For most growth companies' current infrastructure, the full lifecycle probably takes a collective month of people time. I’ve been at multiple companies where the monthly goal is to run a single experiment, recognizing that it’s hard to go through all of these hoops. Unfortunately, today's 3rd party tooling isn't helping lower experiment overhead. (This is what we hope to change at Eppo!) For these folks, you have to pick your spots.

Step 2: Pick good hypotheses to test

A simple step that will drastically improve your experimentation practice is to make teams state their hypothesis, expected effect size, and development complexity on every experiment.

It shouldn’t come as a surprise that effect size and development complexity are key inputs to deciding on experiments. Both factors are important for product development in general. But the planning step that doesn’t always happen is making teams state a hypothesis. Saying a sentence like, “we believe that XXX will improve the customer experience by YYY leading to ZZZ” forces teams to clarify their justification for the experiment, and leads to organizational learning. For example:

🎉 Good Hypothesis: We believe that removing unnecessary information asks on the page will improve the customer experience by reducing friction leading to more purchases on the site.

🤢 Bad Hypothesis: We believe that swapping the location of this image and this paragraph will improve the customer experience by looking nicer leading to, ….uh well I’m not exactly sure.

To find great ideas, you might want to try answering the following before every learning experiment.

  1. What is the user problem we are solving?
  2. What do we know already about the user and this problem?
  3. What is the mechanism by which this product change help users solve their problem? (the hypothesis)
  4. Is this mechanism logical given what you know about the user and the problem?

For example, before we had fully automated experimentation infrastructure, most of Airbnb's most impactful experiments came from ideas rooted in research, such as noticing that guests were sending messages to Airbnb hosts who rarely respond, or that hosts' have noticeable preferences in bookings they like. In a world where significant engineer, analyst, and product time overhead was involved per experiment, it was important to work on problems like these vs. button widths or full modal vs. half screen modals.

Experimentation needs infrastructure and research

So when should you run experiments? It depends on your experimentation overhead and likely impact. People who strongly push for mass adoption of experimentation are usually doing so from a vantage point of sophisticated infrastructure and seamless workflows. They’re also likely working at a small number of decaunicorns who by necessity need the product hygiene from experimentation that prevents bad launches from reaching billions of people.

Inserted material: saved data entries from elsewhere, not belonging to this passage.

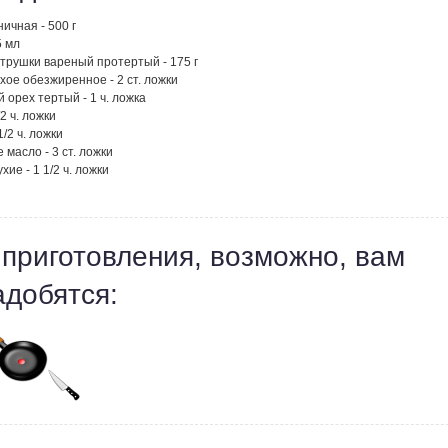
ичная - 500 г
5 мл
трушки вареный протертый - 175 г
хое обезжиренное - 2 ст. ложки
 орех тертый - 1 ч. ложка
/2 ч. ложки
1/2 ч. ложки
 масло - 3 ст. ложки
хие - 1 1/2 ч. ложки
 приготовления, возможно, вам
адобятся:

For most companies who are dealing with non-existent infrastructure and broken workflows, impact comes from choosing good hypothesis to test. Finding good hypotheses looks like normal product planning, yet many growth teams will run experiments with farcical justification that starts to look like throwing spaghetti at the wall. Skipping planning may seem like a way to increase speed to launch, but choosing good hypotheses leads to better speed to impact.